当然、露店の類も沢山出店され、奉海祭の日は次の日の夜明けまで街から喧騒が途切れることはない。

「だ・か・ら! 祭りの露店っつったら、くじ引きに決まってんでしょ。一等、二等は入れないで、馬鹿な餓鬼どもから金を巻き上げるのよ!」

「いや、景品の仕入れが面倒だから、やっぱり無難に食べ物屋が一番だって。食材なら仕入れルート斡旋してくれるって言ってくれてるんだから。大体、粗利はいいかもしんないけど、集客に限界が……」

「俺的にはたこ焼きとか焼きそばあたりが良いと思うぞ」

「んな定番、却下よ、却下。どっちにしろ、食い物屋にするんなら、アンタは客引き!」

そして、その祭りに出店すべく、ルナたちはローレライの一室で作戦会議を展開していた。あまり興味のないフィレアとフィオナは、横で似た名前同士、仲良く喋っている。

「ら、ライルさんも大変ですね」

「そお? ライルちゃん、楽しそうだけど」

「……フィレアさん。あれのどこを見て、そう思うんですか?」

幽霊少女フィオナの視線の先には「優勝商品」と書かれた札を額に貼り付け、相変わらず鎖でぐるぐる巻きにされながら白目を剥いているライルの姿があった。

 

第120話「呪いと学校生活についてのお話」

 

「っだああああ! いい加減外してよこれ!」

目覚めたライルは、いまだ自分が拘束されたままであることに気付いて、盛大に文句を言い始める。
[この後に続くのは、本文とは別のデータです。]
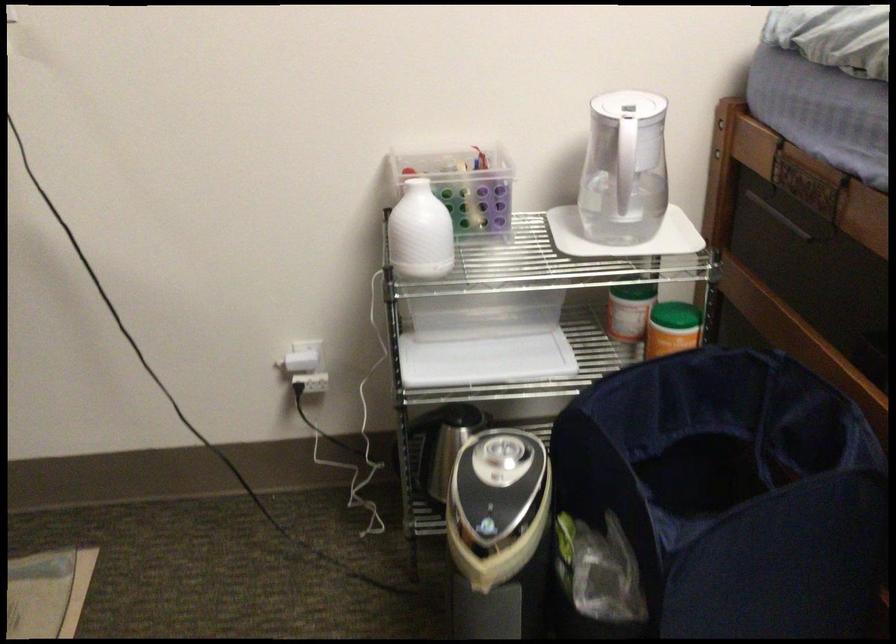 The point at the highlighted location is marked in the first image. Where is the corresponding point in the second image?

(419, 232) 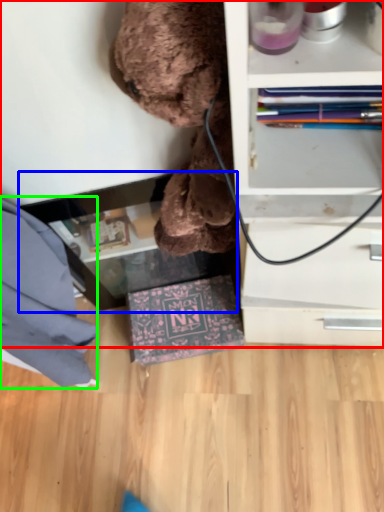 Question: Estimate the real-world distances between objects in this image. Which object is closer to shelf (highlighted by a red box), table (highlighted by a blue box) or clothe (highlighted by a green box)?

Choices:
 (A) table
 (B) clothe

Answer: (A)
まぁ、当然と言えば当然なのだが、「うるさいわねぇ」とライルに目を向けたルナは、

「ダメ」

一言で却下。

「なんでさ!?」

「だってアンタ、それ外したら逃げるでしょ。逃げ切れるかどうかはともかく」

ぐっ、とライルは言葉に詰まった。

そりゃ逃げるだろ……と内心愚痴りつつ、表面上は図星を指された事を悟られないように涼しげな表情を繕う。
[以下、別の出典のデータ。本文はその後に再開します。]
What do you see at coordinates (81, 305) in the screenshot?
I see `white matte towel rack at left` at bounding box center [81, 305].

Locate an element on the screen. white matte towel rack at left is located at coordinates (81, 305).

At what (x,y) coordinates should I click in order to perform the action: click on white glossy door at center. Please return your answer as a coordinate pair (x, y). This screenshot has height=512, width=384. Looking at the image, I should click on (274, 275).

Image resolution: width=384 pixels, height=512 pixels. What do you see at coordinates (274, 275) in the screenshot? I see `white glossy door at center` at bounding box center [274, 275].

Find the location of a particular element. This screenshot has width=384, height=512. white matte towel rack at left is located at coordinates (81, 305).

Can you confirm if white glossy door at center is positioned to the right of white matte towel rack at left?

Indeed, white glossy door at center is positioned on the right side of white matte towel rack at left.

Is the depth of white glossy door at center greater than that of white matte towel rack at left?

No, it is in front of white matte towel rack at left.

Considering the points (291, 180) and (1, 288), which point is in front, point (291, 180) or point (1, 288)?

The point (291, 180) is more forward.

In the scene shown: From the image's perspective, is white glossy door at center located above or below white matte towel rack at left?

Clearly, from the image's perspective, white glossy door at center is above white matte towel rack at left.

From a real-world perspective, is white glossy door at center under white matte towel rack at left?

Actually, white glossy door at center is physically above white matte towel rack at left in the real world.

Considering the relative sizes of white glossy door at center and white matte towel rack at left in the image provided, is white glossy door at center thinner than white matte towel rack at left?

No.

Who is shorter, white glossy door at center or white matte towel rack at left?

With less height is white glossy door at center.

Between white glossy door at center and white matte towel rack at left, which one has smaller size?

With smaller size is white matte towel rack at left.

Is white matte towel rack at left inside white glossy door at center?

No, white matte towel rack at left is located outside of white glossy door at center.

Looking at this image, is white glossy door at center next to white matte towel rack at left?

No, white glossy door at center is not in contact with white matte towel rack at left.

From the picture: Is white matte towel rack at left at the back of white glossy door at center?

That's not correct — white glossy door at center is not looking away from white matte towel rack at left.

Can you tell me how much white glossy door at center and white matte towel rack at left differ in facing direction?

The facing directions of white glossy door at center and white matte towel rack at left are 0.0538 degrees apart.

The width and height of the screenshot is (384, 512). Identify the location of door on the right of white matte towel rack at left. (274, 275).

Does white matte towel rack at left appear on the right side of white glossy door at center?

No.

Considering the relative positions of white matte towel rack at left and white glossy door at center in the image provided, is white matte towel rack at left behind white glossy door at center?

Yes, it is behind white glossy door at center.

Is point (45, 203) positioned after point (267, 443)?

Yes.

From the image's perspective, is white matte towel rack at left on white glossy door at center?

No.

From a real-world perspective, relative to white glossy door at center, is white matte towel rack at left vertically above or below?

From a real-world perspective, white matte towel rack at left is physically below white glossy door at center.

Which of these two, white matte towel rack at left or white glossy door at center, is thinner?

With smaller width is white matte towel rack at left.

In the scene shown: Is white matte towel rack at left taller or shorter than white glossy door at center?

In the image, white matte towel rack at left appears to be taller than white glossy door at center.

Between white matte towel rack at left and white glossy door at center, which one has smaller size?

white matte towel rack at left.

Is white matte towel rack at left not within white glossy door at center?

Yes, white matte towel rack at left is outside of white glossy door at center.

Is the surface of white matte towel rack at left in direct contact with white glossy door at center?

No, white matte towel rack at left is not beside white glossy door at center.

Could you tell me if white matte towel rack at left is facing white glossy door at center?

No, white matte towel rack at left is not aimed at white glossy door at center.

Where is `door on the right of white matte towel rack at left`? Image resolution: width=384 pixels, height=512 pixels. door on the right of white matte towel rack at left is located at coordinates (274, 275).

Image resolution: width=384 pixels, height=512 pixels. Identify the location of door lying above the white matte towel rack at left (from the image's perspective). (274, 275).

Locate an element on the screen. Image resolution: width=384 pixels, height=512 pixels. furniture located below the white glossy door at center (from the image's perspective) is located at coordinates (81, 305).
「は、はっは。まさか。なんで僕が逃げると思うのさ。ここまで来たら、腹は括ってるよ」

「はいはい。あ、シルフィに頼んでそれ解いてもらおうなんて思わない方がいいわよ。外れたと同時に、ふっ飛ばすから」

そして、ルナは再び話し合いに戻る。

ぐぅ、とライルは内心うめいた。

さすがに、こういう時のルナは甘くない。むしろ、厳しすぎる。

「ね、ねぇ、ルナ。僕ちょっとトイレに……」

ビシッ、とルナは部屋の端を指差した。

そこには……なんでこんなもんがあるんだ、と聞きたくなるような“おまる”があった。

たらり、とライルの背中を嫌な汗が流れる。

「こ、これを僕はどう解釈すれば……?」

どういう意味を持っているのか、わかりつつも尋ねてみる。違ってくれ……という一縷の望みをかけて。しかし、ルナからかけられたのはあまりにも無情な言葉だった。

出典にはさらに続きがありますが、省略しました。